An update on Tax Credit support for childcare during COVID-19
Some parents in receipt of Tax Credits have received correspondence which states that, from 8 September, Tax Credits will no longer pay towards fees of children attending a childcare setting where the provider had remained closed due to COVID-19. However, during a period of temporary closure due to COVID-19 parents may still receive support with their childcare costs for up to four weeks.
Tax Credits and childcare costs
In the first months of the COVID-19 pandemic, many parents temporarily stopped using childcare, for example because their usual childcare setting was closed or they were working from home. Typically, the childcare element of Working Tax Credits is only payable where a child has accessed childcare.
However, parents and carers in receipt of the childcare element of Working Tax Credits, and who continued to pay childcare fees they incurred – a retainer fee - despite their children being unable to access childcare because of COVID-19, were temporarily able to continue to access the childcare element due to a Government easement of the rules.

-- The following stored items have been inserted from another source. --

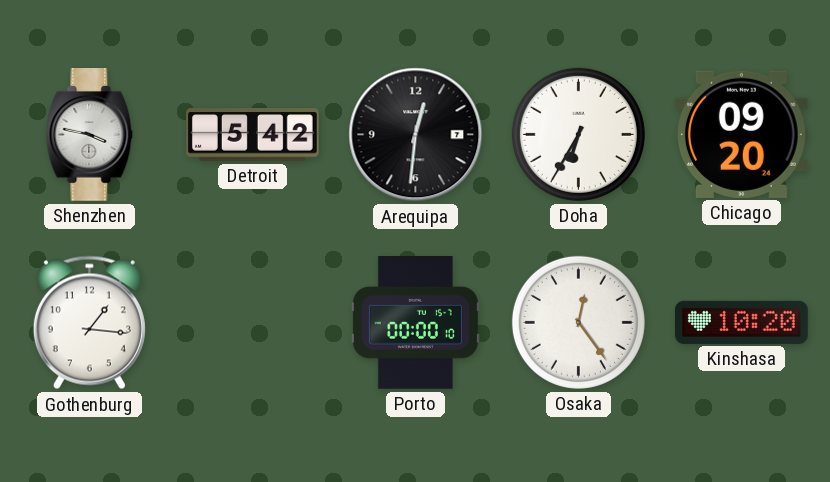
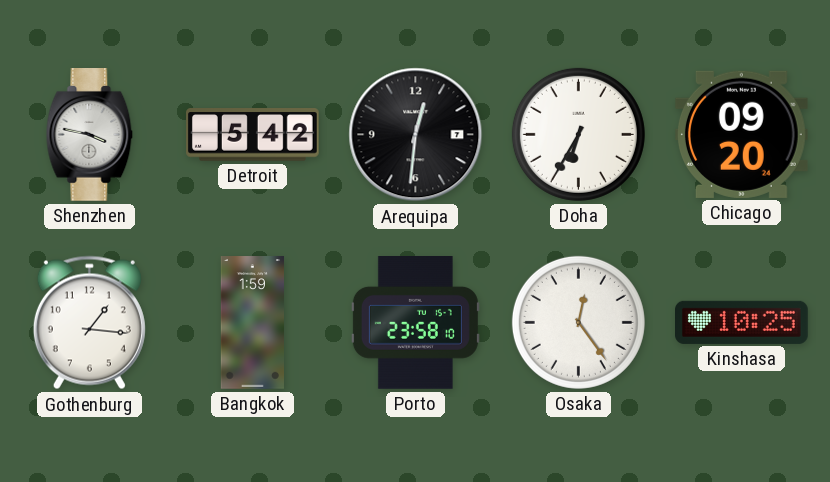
Bangkok: none -> 1:59
Porto: 00:00 -> 23:58
Kinshasa: 10:20 -> 10:25
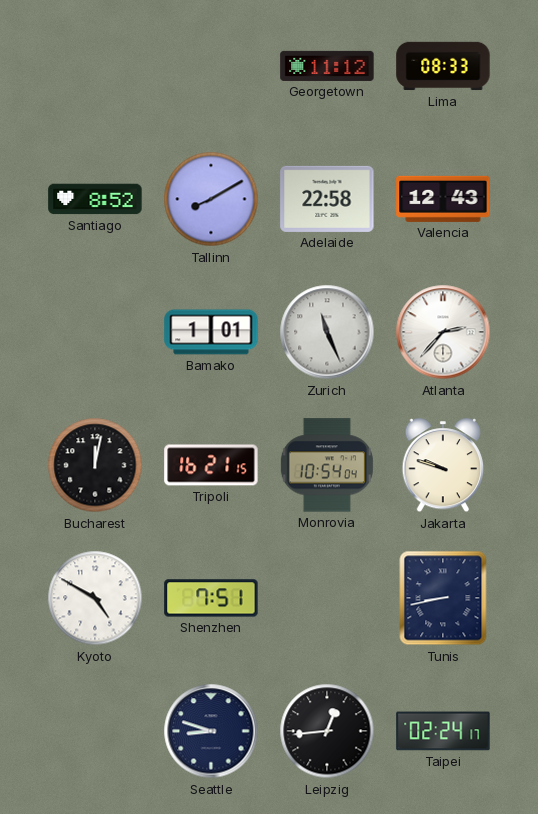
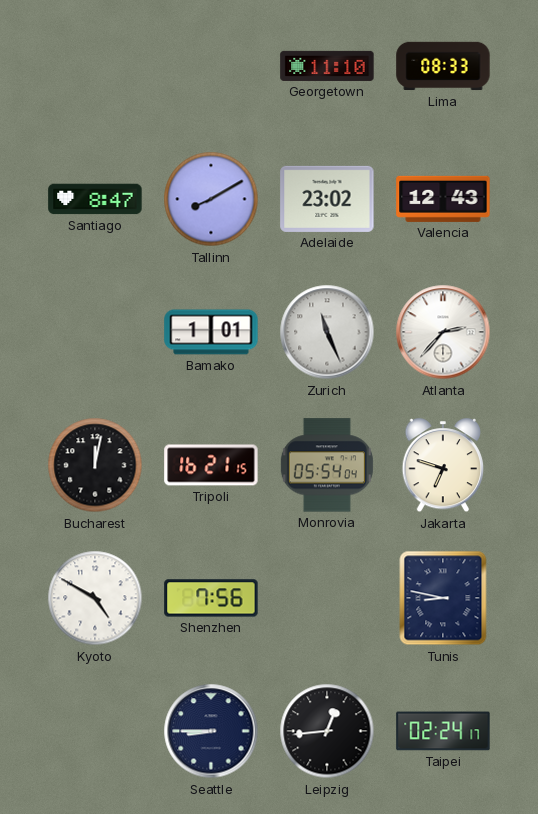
Georgetown: 11:12 -> 11:10
Santiago: 8:52 -> 8:47
Adelaide: 22:58 -> 23:02
Monrovia: 10:54 -> 05:54
Jakarta: 9:48 -> 6:48
Shenzhen: 7:51 -> 7:56
Tunis: 8:43 -> 8:47
Seattle: 8:48 -> 8:45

Most childcare settings have, however, been able to re-open and parents are able to access the childcare they need. Therefore, from 8 September, the Government has confirmed that it will no longer pay the childcare element of Working Tax Credits for parents who are paying to retain a place at a setting that has remained closed due to COVID-19. If this scenario applies to you, you should contact the Tax Credits Helpline to let them know.
It is also important to note that, if a childcare provider closes temporarily due to COVID-19, and charges a retainer fee, then this is not treated as ‘approved childcare costs’ unless it is subsequently used as payment for actual childcare provision. If a child was not receiving childcare, HMRC wouldn’t expect a provider to continue to charge. Usually, the childcare element rules in relation to Working Tax Credits require your child to attend the childcare and you should contact the Tax Credits Helpline to clarify.
However, HMRC has confirmed that they will continue to pay childcare costs (at the usual rate of up to 70%) for a maximum of four weeks temporary absence due to COVID-19. This was also confirmed by the Department for Work and Pensions in an answer to a Parliamentary Question tabled by Claire Hanna MP.
If absence is likely to be for more than four weeks you will need to inform HMRC and support for childcare costs will end four weeks after the last date of attendance. Note, if you do not inform Tax Credits of an absence of more than four weeks you risk incurring a significant overpayment which will have to be paid back.
Alert Tax Credits of any changes to your childcare costs
To help prevent an overpayment claimants should always update HMRC as soon as possible if their childcare stops or if the costs for their childcare decrease or end, or if you receive a refund from your childcare provider for fees paid in the past for childcare they were unable to provide. You must tell HMRC about changes to your circumstances that result in your childcare costs stopping or changing by an average of £10 or more a week.
What are the rules in relation to Universal Credit?
If your childcare provider asks for a retainer payment to keep a place for your child – this will not count as relevant childcare costs for Universal Credit and will not be reimbursed as part of your Universal Credit claim, unless it is treated as an advance payment for childcare costs, which will be incurred for childcare used at some time in the future.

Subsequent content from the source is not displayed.